======== DATA PROVIDED

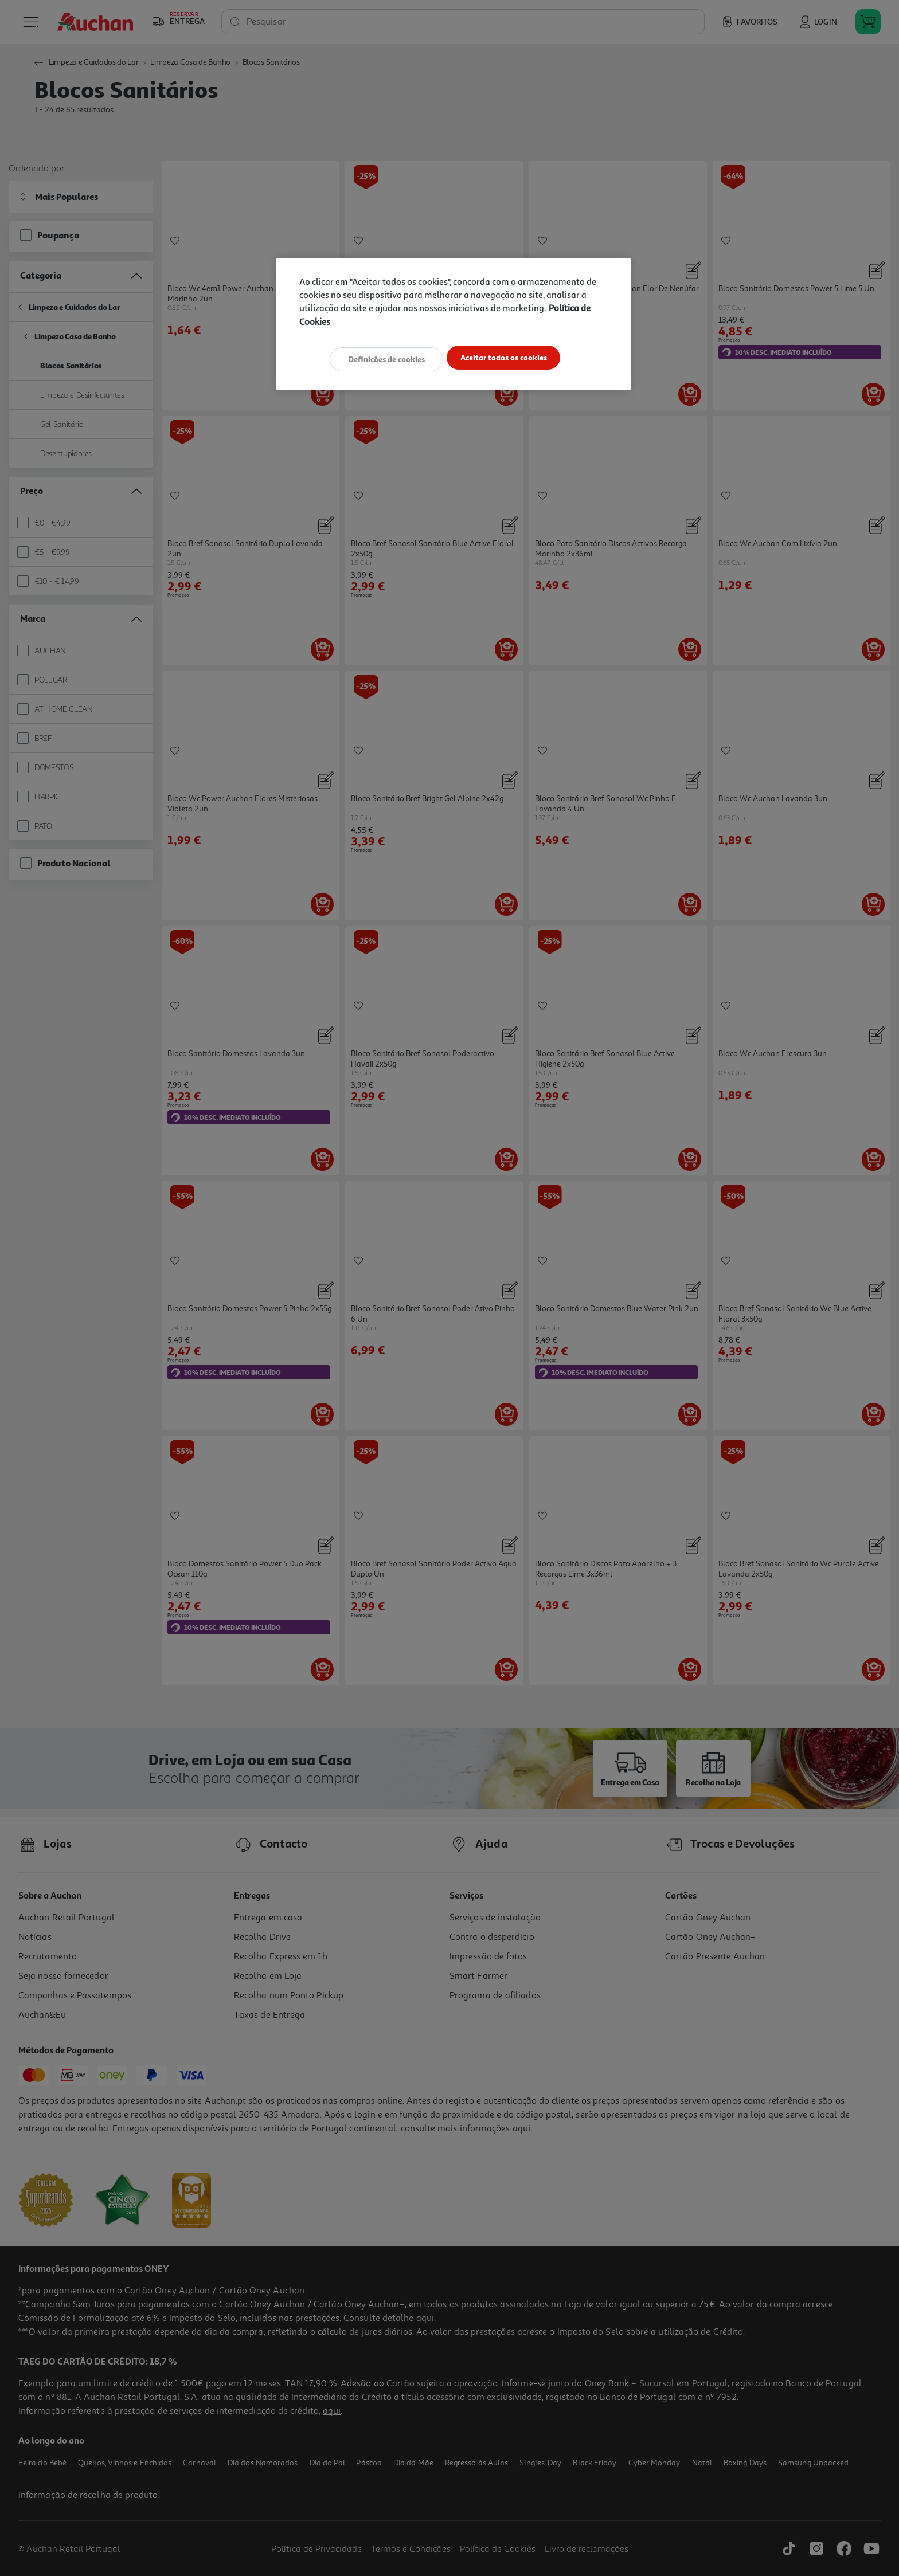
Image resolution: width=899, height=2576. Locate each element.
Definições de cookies (381, 358)
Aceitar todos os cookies (509, 358)
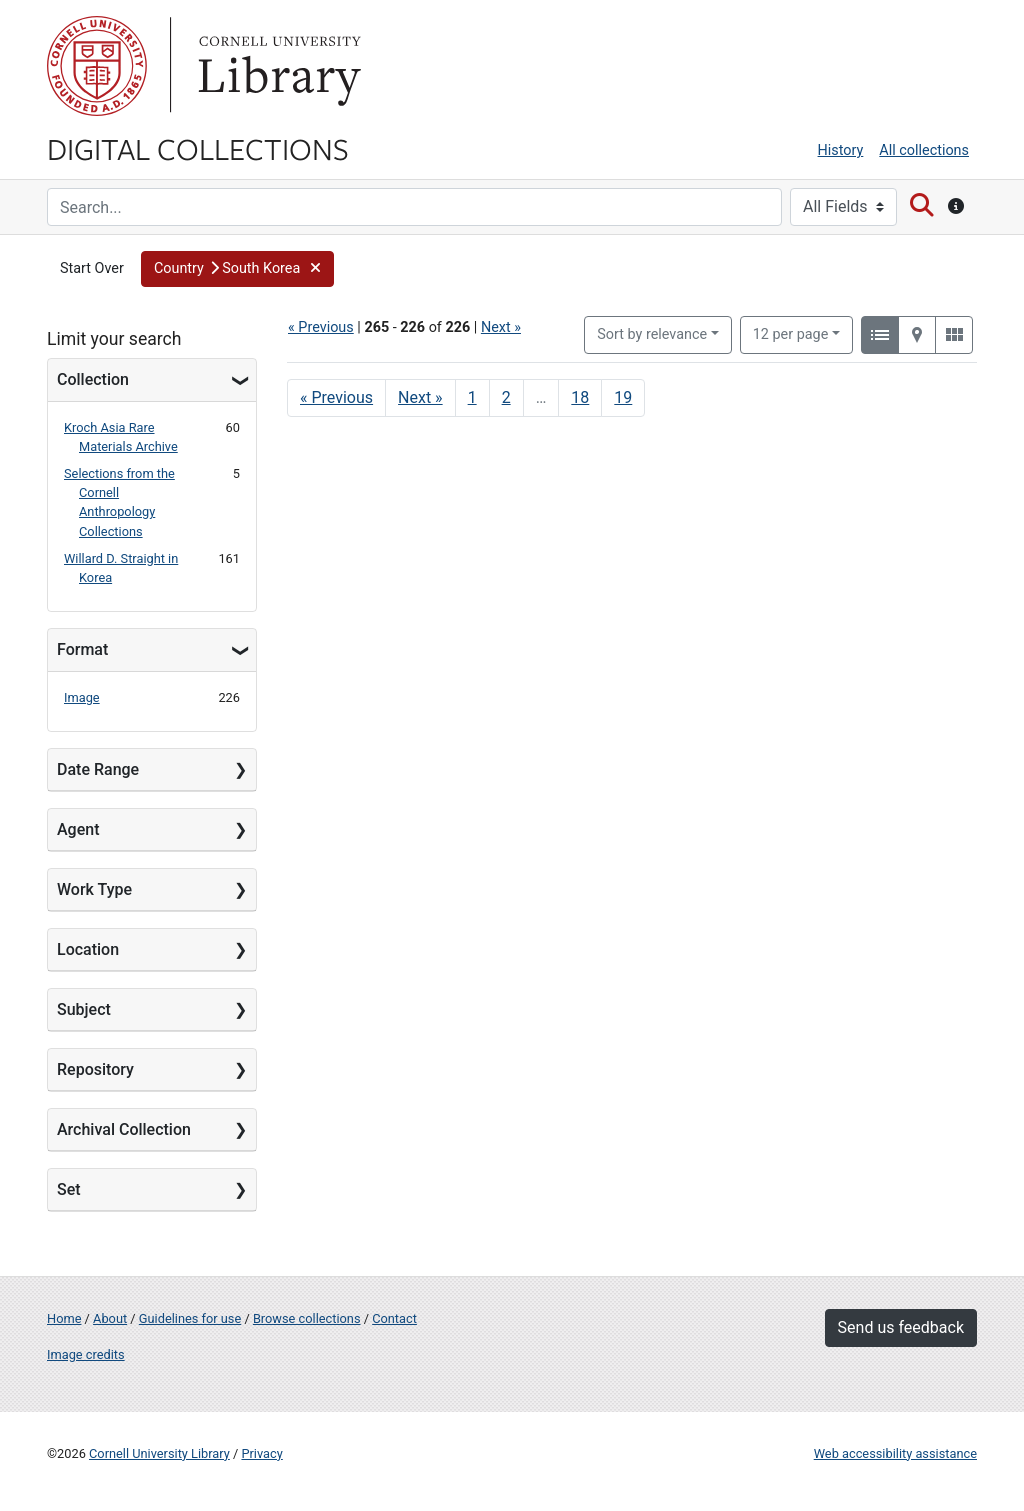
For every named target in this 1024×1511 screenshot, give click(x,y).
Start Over (92, 268)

================

* **TASK PROMPT**
The expected answer is the data retyped exactly, without pictures.

* **RESULT**
Image resolution: width=899, height=2576. Locate each element.
Definições de cookies (381, 358)
Aceitar todos os cookies (509, 358)
For every named target in this 1024×1511 screenshot, give click(x,y).
Start Over (92, 268)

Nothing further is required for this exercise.